Because their birthdays were upon us, we also got them miniature versions of their favorite tool: my Husqvarna chainsaw. These toys likewise took their attention for a few days, until they realized their saws were never going to cut anything, nor would their little weed eater do anything other than give the weeds a massage.

“This tree isn’t coming down, Papa.”

“Use your chainsaw, Papa,” they tell me, even though I was so sloppy with the last tree I took down that it yanked my chainsaw out of my hand when it fell, driving it blade-first into the dirt. I had to get one of my older sons to help me jack up the end of the tree and use a wedge and hatchet to free it. I felt literally unmanned. My kids of all ages thought it was a hoot.

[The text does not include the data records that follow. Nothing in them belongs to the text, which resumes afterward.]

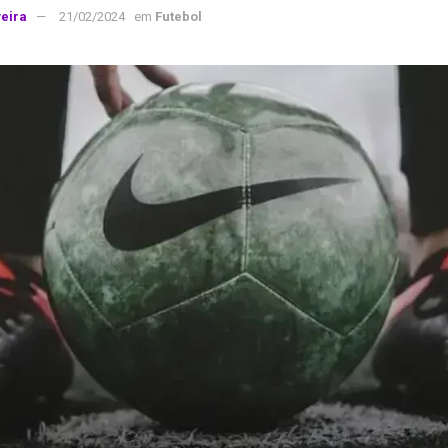
veira
21/02/2024
em
Futebol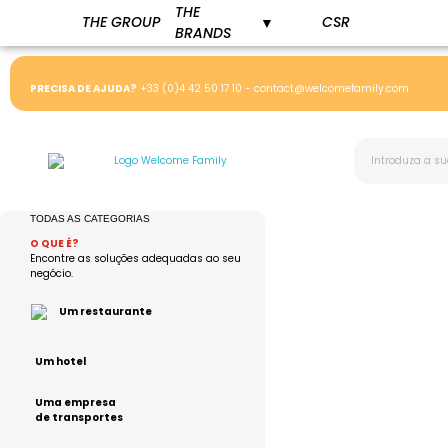
THE
THE GROUP
CSR
▼
BRANDS
PRECISA DE AJUDA?
+33 (0)4 42 50 17 10
-
contact@welcomefamily.com
TODAS AS CATEGORIAS
O QUE É?
Encontre as soluções adequadas ao seu
negócio.
Um restaurante
Um hotel
Uma empresa
de transportes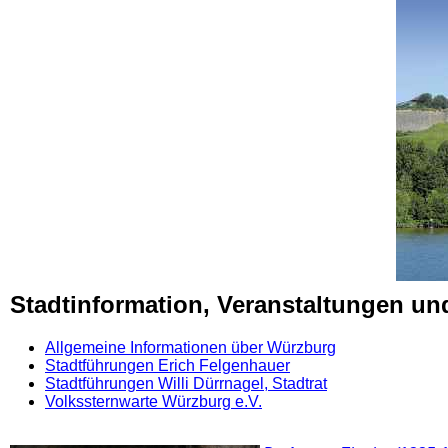
Stadtinformation, Veranstaltungen u
Allgemeine Informationen über Würzburg
Stadtführungen Erich Felgenhauer
Stadtführungen Willi Dürrnagel, Stadtrat
Volkssternwarte Würzburg e.V.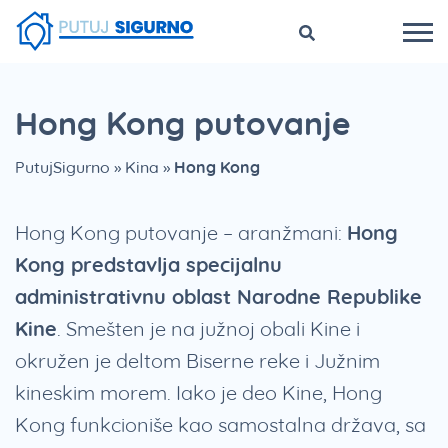
Hong Kong putovanje
PutujSigurno
»
Kina
»
Hong Kong
Hong Kong putovanje – aranžmani:
Hong
Kong predstavlja specijalnu
administrativnu oblast Narodne Republike
Kine
.
Smešten je na južnoj obali Kine i
okružen je deltom Biserne reke i Južnim
kineskim morem. Iako je deo Kine, Hong
Kong funkcioniše kao samostalna država, sa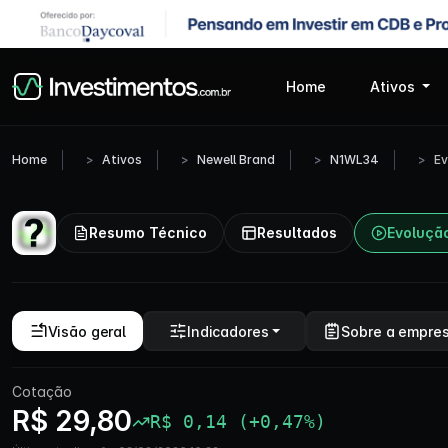
Home
Ativos
Home
Ativos
Newell Brand
N1WL34
Ev
Resumo Técnico
Resultados
Evoluçã
Visão geral
Indicadores
Sobre a empre
Cotação
R$ 29,80
R$ 0,14 (+0,47%)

I read an essay recently that’s stuck with me, in which the writer drew a distinction between the model of man our economists like to use, and the model of humanity most of us recognize as more genuine. The economists’ man is a lazy being who wants more and more stuff, at a lower and lower price, for as little work as possible. Maybe that describes too many of our teenagers, but it doesn’t describe our little ones, does it?

No, they come to us ready to work. They’re so primed for work that they won’t be sidetracked by phoniness. No little work benches and plastic chainsaws for them. No baby dolls and kitchen sets. They want to drive real nails, feed real babies, make real bread.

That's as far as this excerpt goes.